>>>>>

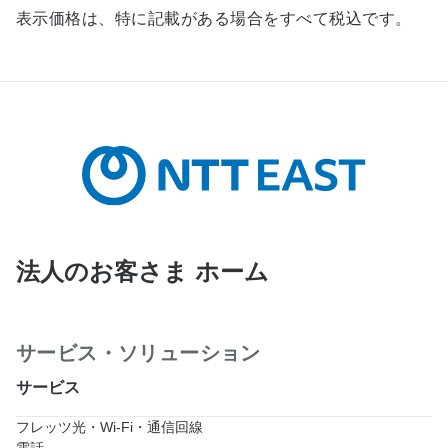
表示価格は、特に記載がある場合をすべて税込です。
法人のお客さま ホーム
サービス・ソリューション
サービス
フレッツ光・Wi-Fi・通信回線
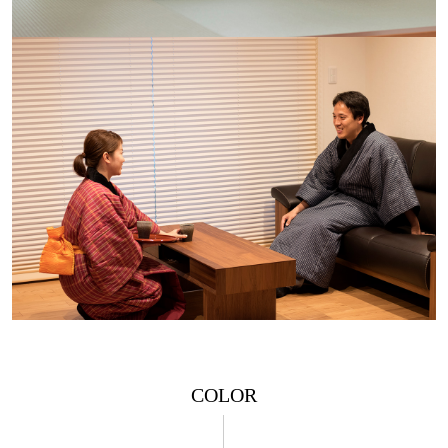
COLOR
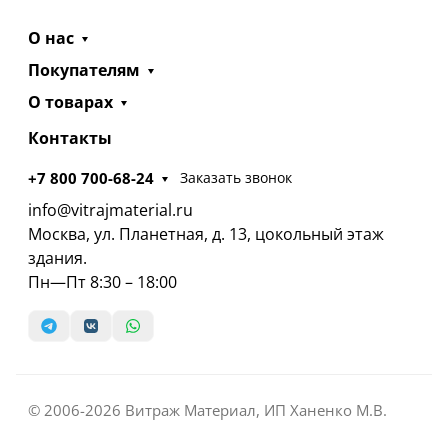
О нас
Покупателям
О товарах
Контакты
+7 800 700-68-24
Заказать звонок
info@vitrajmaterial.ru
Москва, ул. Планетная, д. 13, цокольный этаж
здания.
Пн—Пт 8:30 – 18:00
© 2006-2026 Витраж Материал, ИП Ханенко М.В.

<<<<<

REQUIREMENT: Give the data above again, exactly and completely. No pictures go in.

TASK OUTPUT:
表示価格は、特に記載がある場合をすべて税込です。
法人のお客さま ホーム
サービス・ソリューション
サービス
フレッツ光・Wi-Fi・通信回線
COLOR
О нас
Покупателям
О товарах
Контакты
+7 800 700-68-24
Заказать звонок
info@vitrajmaterial.ru
Москва, ул. Планетная, д. 13, цокольный этаж
здания.
Пн—Пт 8:30 – 18:00
© 2006-2026 Витраж Материал, ИП Ханенко М.В.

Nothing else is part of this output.